Audreen lifted the painting again and froze, studying it carefully. Slowly, she turned the portrait so that Lily could see it. The background colors were exactly as they’d always been.
But there was no one in the painting.
“It seems your girl has flown away,” Audreen commented.
“See?!” Lily cried, sitting alongside Audreen. “This painting is haunted!”
“You don’t have to convince me. I saw you surrounded by the dead, remember?”
“Where could she have gone?” Lily’s voice rose fearfully, becoming squeaky with anxiety. “Why is this happening?”
“I don’t know. Where did you first see this portrait?”
“The Haunted Museum. Daniella was there because she owns the portraits. She noticed how much I liked that painting in particular, so she gave it to me.”
“Was there anything special about the painting? Or did anyone follow you out of the museum? Why would Daniella have given it to you?”
“I noticed all the paintings in the collection had the same earrings, but that’s it. Why? Do you think all this has something to do with the museum, or with the paintings?”
“It might be, either. But I know a lot of other spiritualists and mediums here in the city. We talk. I hear things about that Haunted Museum.”

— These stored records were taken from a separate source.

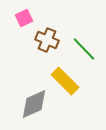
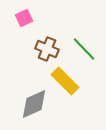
brown cross: moved 9 px down
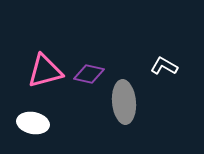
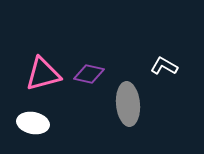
pink triangle: moved 2 px left, 3 px down
gray ellipse: moved 4 px right, 2 px down
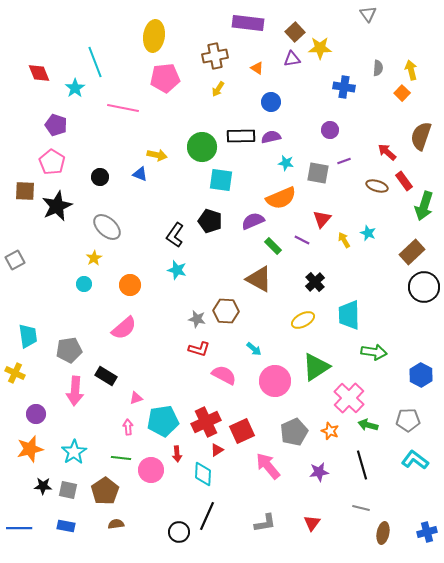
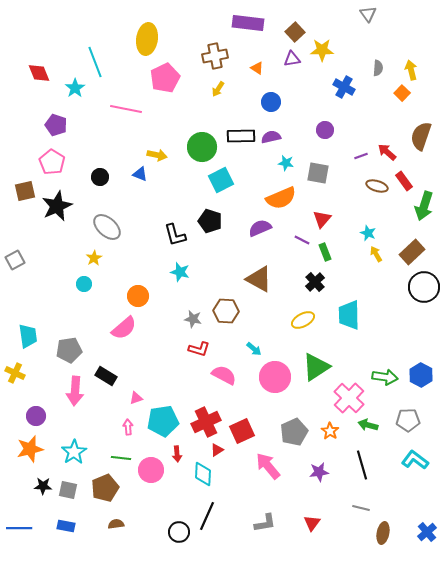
yellow ellipse at (154, 36): moved 7 px left, 3 px down
yellow star at (320, 48): moved 2 px right, 2 px down
pink pentagon at (165, 78): rotated 20 degrees counterclockwise
blue cross at (344, 87): rotated 20 degrees clockwise
pink line at (123, 108): moved 3 px right, 1 px down
purple circle at (330, 130): moved 5 px left
purple line at (344, 161): moved 17 px right, 5 px up
cyan square at (221, 180): rotated 35 degrees counterclockwise
brown square at (25, 191): rotated 15 degrees counterclockwise
purple semicircle at (253, 221): moved 7 px right, 7 px down
black L-shape at (175, 235): rotated 50 degrees counterclockwise
yellow arrow at (344, 240): moved 32 px right, 14 px down
green rectangle at (273, 246): moved 52 px right, 6 px down; rotated 24 degrees clockwise
cyan star at (177, 270): moved 3 px right, 2 px down
orange circle at (130, 285): moved 8 px right, 11 px down
gray star at (197, 319): moved 4 px left
green arrow at (374, 352): moved 11 px right, 25 px down
pink circle at (275, 381): moved 4 px up
purple circle at (36, 414): moved 2 px down
orange star at (330, 431): rotated 12 degrees clockwise
brown pentagon at (105, 491): moved 3 px up; rotated 12 degrees clockwise
blue cross at (427, 532): rotated 24 degrees counterclockwise
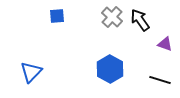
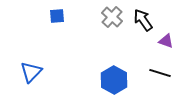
black arrow: moved 3 px right
purple triangle: moved 1 px right, 3 px up
blue hexagon: moved 4 px right, 11 px down
black line: moved 7 px up
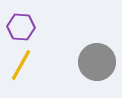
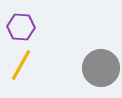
gray circle: moved 4 px right, 6 px down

“What kinds of things?” Lily asked.
“It’s a lot older than people realize — and a lot spookier, too. There are stories about objects vanishing from their displays and turning up elsewhere, sometimes years later. There are stories of items kind of following people home, things from the museum that they shouldn’t have touched.”
Lily remembered the chill she’d felt when she’d studied the portraits. Had she touched one of them? “Do you mean this could all be my fault?”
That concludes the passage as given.